--- Available data ---

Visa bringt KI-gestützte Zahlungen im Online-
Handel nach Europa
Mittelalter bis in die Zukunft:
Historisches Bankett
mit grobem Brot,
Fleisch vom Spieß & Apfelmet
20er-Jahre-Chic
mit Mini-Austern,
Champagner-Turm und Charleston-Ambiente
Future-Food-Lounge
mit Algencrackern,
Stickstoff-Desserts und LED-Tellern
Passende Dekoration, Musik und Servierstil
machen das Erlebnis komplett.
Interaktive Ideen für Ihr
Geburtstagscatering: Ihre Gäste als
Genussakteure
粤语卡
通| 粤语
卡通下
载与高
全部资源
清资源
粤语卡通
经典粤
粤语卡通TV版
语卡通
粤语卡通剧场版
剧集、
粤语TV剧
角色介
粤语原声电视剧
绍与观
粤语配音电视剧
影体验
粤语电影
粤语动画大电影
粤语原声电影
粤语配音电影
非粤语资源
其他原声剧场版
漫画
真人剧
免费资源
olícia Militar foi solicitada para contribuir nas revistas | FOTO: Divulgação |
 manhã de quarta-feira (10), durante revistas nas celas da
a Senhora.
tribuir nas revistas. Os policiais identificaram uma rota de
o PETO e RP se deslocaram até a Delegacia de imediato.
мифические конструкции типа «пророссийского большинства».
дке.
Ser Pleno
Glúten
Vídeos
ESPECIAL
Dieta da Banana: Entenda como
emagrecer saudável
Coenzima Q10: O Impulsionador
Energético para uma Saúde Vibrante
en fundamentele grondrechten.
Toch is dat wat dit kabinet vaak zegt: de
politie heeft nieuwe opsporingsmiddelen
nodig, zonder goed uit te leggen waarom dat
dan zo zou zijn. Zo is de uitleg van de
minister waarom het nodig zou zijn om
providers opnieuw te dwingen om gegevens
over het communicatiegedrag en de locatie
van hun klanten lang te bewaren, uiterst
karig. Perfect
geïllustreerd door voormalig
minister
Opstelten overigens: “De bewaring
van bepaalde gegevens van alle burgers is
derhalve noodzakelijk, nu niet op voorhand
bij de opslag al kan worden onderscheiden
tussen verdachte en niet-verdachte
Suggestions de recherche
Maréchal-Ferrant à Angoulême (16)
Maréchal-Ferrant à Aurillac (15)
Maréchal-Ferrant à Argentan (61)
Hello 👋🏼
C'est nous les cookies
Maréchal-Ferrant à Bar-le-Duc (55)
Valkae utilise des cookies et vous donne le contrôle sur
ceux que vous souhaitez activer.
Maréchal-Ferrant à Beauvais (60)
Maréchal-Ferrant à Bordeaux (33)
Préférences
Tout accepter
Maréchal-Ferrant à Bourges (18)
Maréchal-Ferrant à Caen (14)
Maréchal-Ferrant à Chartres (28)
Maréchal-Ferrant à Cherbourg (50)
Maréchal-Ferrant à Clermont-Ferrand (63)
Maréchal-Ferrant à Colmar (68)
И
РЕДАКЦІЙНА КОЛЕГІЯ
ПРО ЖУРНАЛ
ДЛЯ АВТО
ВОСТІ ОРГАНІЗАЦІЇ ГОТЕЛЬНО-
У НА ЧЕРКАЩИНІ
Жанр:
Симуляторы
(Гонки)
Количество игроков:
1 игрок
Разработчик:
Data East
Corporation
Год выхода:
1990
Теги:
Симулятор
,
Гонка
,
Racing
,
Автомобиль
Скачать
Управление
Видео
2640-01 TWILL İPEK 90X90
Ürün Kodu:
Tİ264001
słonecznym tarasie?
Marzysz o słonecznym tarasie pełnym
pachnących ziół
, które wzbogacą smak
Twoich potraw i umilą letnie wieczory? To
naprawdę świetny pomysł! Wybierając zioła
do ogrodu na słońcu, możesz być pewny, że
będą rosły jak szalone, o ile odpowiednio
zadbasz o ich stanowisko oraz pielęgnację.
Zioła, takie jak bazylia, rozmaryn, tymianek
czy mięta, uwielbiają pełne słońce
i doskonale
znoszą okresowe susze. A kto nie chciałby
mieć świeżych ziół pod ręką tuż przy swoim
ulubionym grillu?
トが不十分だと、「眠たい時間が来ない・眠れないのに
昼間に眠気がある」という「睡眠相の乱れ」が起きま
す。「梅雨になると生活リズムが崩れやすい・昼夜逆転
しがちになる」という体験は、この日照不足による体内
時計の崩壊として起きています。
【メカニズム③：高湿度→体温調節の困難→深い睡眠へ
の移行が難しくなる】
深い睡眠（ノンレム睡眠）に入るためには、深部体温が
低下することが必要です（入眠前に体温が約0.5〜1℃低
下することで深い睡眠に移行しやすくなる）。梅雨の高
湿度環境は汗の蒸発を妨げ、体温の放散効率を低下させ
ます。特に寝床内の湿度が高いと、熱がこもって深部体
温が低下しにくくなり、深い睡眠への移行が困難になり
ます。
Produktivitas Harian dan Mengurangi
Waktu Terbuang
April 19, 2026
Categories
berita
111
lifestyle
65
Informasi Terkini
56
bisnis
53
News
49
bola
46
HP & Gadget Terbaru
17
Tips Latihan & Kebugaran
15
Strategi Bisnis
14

---

When a line above contains the string "nodig", copy that line.

-- Your response --
nodig, zonder goed uit te leggen waarom dat
minister waarom het nodig zou zijn om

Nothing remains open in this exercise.